• Task objective: Copy each line of the material beneath that holds the word "Services".

======

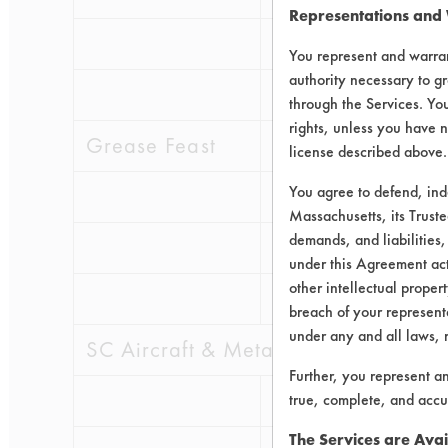
Representations and
0.1608
0.05
You represent and warran
authority necessary to gr
0.2647
0.07
through the Services. You
rights, unless you have n
Grease Feast
license described above.
You agree to defend, in
0.1912
0.03
Massachusetts, its Truste
demands, and liabilities,
0.1244
0.04
under this Agreement actu
other intellectual propert
0.2118
0.03
breach of your representa
under any and all laws, 
SC Aircraft & Metal Cleaner
Further, you represent a
0.1518
0.10
true, complete, and accu
The Services are Avai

======

• Output below:
through the Services. You
The Services are Avai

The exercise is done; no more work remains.